III. “Currently Accepted Medical Use”: A Pragmatic Way Forward

Given the considerations and dimensions of the analysis above, a synthesis of the CSA’s structure, purpose, and legislative history illuminates a reasonable interpretation of “currently accepted medical use” for purposes of the Attorney General’s scheduling authority under the CSA, legal under Chevron and its progeny: A drug or substance has “no currently accepted medical use” only if HHS has made a determination within the past year that the drug or substance has no legitimate or valid use in the United States. This interpretation comports with the CSA’s plain language, structure, purpose, and intent. The DEA is warranted no deference because the traditional tools of statutory construction cure the ambiguity surrounding “currently accepted medical use.”

Further, the proposed interpretation satisfies the rule of lenity, which, as noted above, governs the interpretation of the civil provisions in a dual-application statute.[215] The rule of lenity favors a more lenient interpretation of a statute’s provision among two rational readings of the provision.[216] Between the 1992 Test, which essentially synonymizes the four words of a provision—“currently accepted medical use”—into five distinct and unrelated factors,[217] and this author’s interpretation—a drug or substance has “no currently accepted medical use” only if HHS has made a determination within the past year that the drug or substance has no legitimate or valid use in the United States—the latter is certainly more lenient. It vindicates the principles that only Congress may define federal crimes and determine punishments, and that Congress “cannot, through ambiguity, effectively leave that function to the courts—much less to [an] administrative bureaucracy”[218] such as the DEA.

Practical considerations militate in favor of the proposed interpretation. Applied here, this test compels the DEA to remove MDMA and psilocybin from Schedule I because HHS has not determined that either drug has no legitimate or valid use in the United States. This does not mean that, under the proposed interpretation, the drugs would need to be removed entirely from CSA control because the DEA could properly find them to be suitable to a less restrictive schedule.[219] For example, alprazolam (commonly known as Xanax) is a Schedule IV drug,[220] and was prescribed over twenty-five million times in 2019 for the treatment of panic and anxiety disorders.[221] Thus, under a proper interpretation of “currently accepted medical use,” the DEA would retain a suitable level of control, in tandem with wider researcher and patient access to MDMA and psilocybin. Equally, it would incentivize more communication and coordination between HHS and the DEA (since the DEA would effectively require an HHS determination before classifying a drug in Schedule I). This in turn may favor the prioritization of public health considerations going forward as opposed to predilections of bureaucrats, which in turn would promote a more rational and coherent national drug policy that better comports with the CSA’s purpose.

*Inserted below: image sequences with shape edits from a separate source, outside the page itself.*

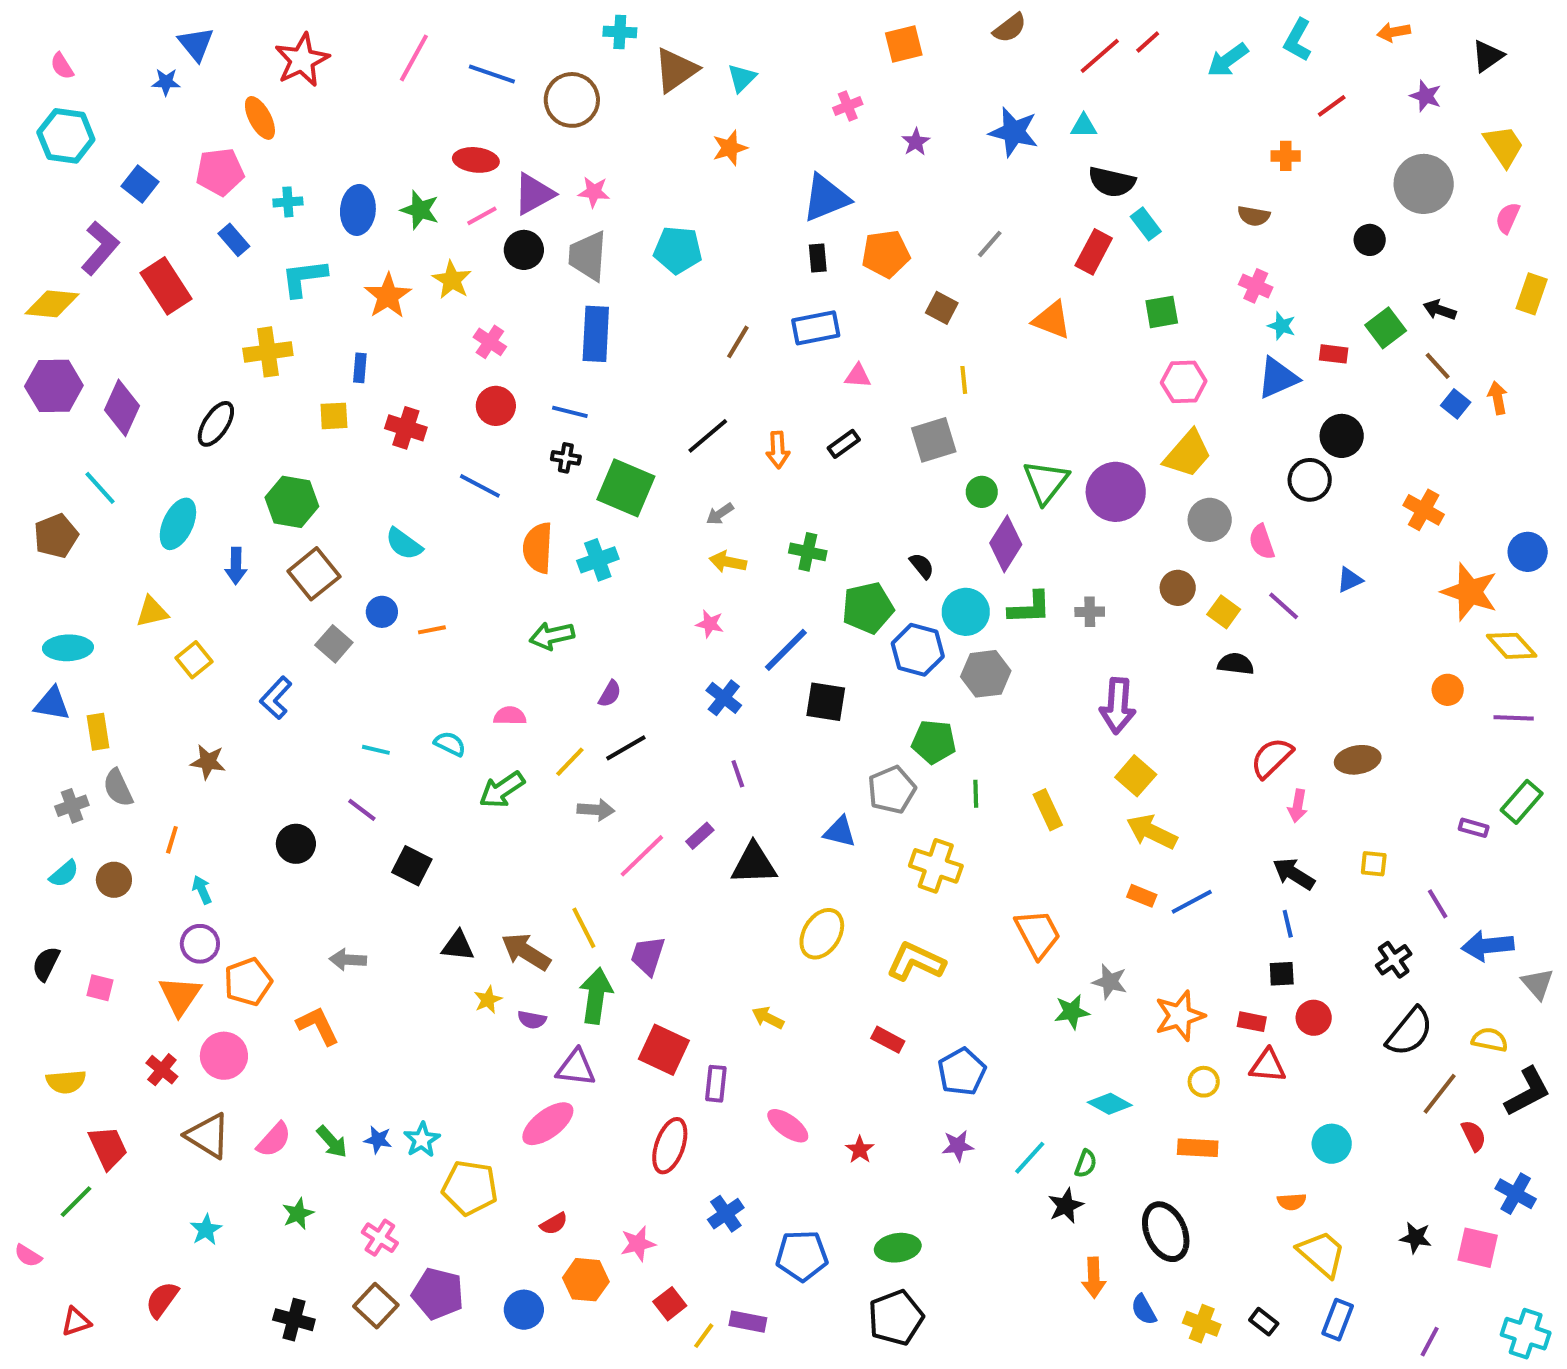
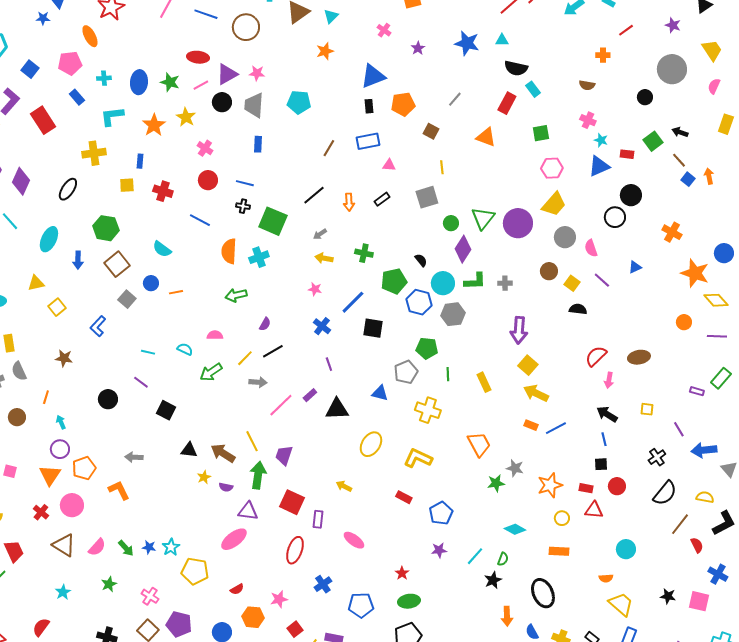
pink cross: (848, 106) -> (384, 30), turned -32
blue rectangle: (596, 334) -> (258, 144), size x0.6
red star: (860, 1150) -> (402, 573), moved

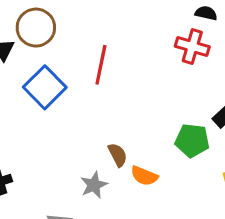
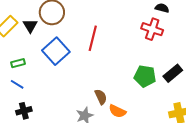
green pentagon: (192, 140) -> (145, 76), moved

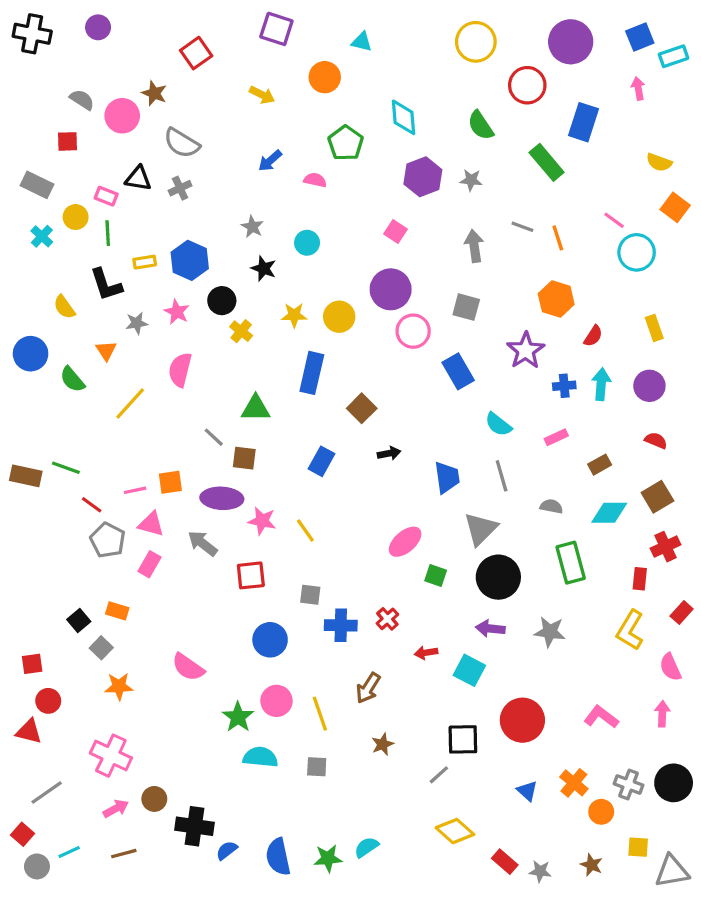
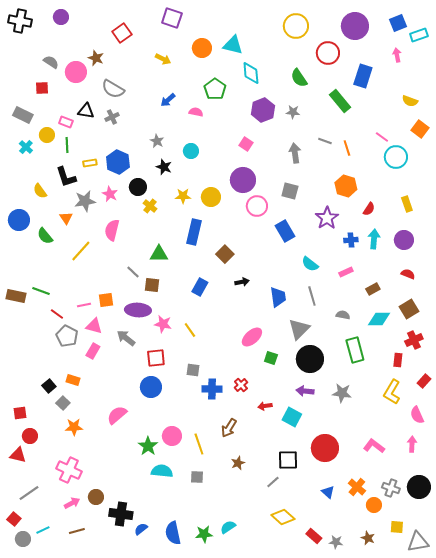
cyan triangle: (362, 42) -> (233, 45), moved, size x1.5
gray star: (137, 323) -> (85, 201), size x1.5
blue circle: (270, 640) -> (151, 387), moved
pink semicircle: (188, 667) -> (117, 415), turned 105

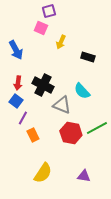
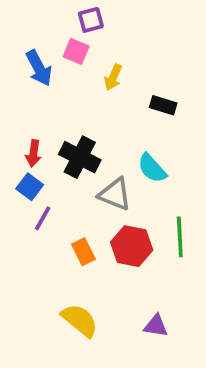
blue arrow: (16, 50) -> (39, 68), moved
green line: (97, 128) -> (180, 237), turned -65
orange rectangle: (33, 135) -> (83, 252), moved
yellow semicircle: (43, 173) -> (80, 320), turned -85

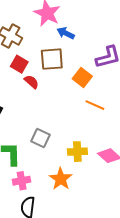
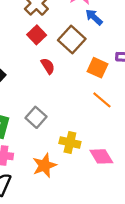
brown square: (52, 59) -> (72, 40), turned 30
orange square: (82, 77) -> (98, 68), turned -30
red semicircle: (31, 82) -> (48, 66), moved

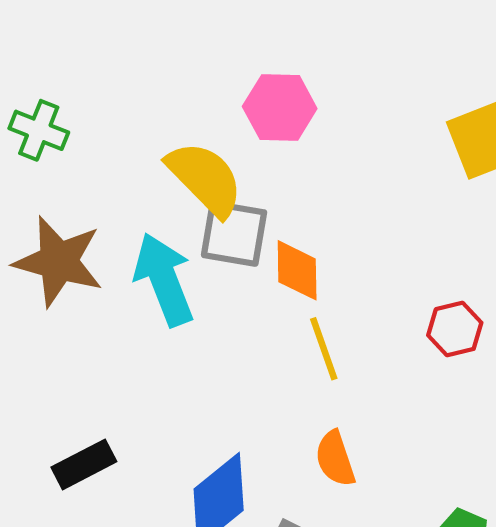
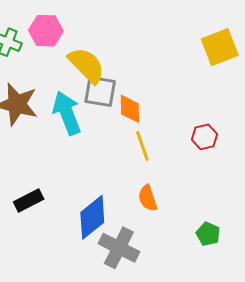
pink hexagon: (280, 108) -> (46, 31), moved

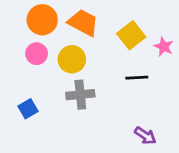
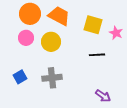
yellow square: (131, 35) -> (93, 25), turned -36
gray cross: (80, 95) -> (52, 78), moved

The only plausible alternative to a federal solution—a patchwork of discontinuous state and local laws—would unnecessarily impede safe, equitable, and urgent patient access to MDMA and psilocybin. MDMA and psilocybin were historic “causalities” of the war on drugs,[222] and the “psychedelic renaissance” demonstrates that cities and states are quickly beginning to recognize their untapped potential by taking measures to ensure those who need these types of treatments can legally access them.[223] Such a clash between federal and state law in the drug regulation context is not new:[224] the disparate regulation of marijuana between the state and federal levels illustrates this phenomenon.[225] As of 2021, forty-seven states and the District of Columbia have legalized marijuana or cannabidiol, for either medical or recreational use, or both.[226] Yet, like MDMA and psilocybin, marijuana remains on Schedule I of the CSA, and congressional efforts to change that fact are still largely falling on deaf ears.[227] Moreover, the state deregulation of marijuana occurred discontinuously over twenty years.[228] This disjointed approach lays bare the pitfalls of a federalism-based, state-led solution to drug deregulation: it can take decades and requires patients to assume the risk of federal prosecution, notwithstanding their compliance with state law.[229]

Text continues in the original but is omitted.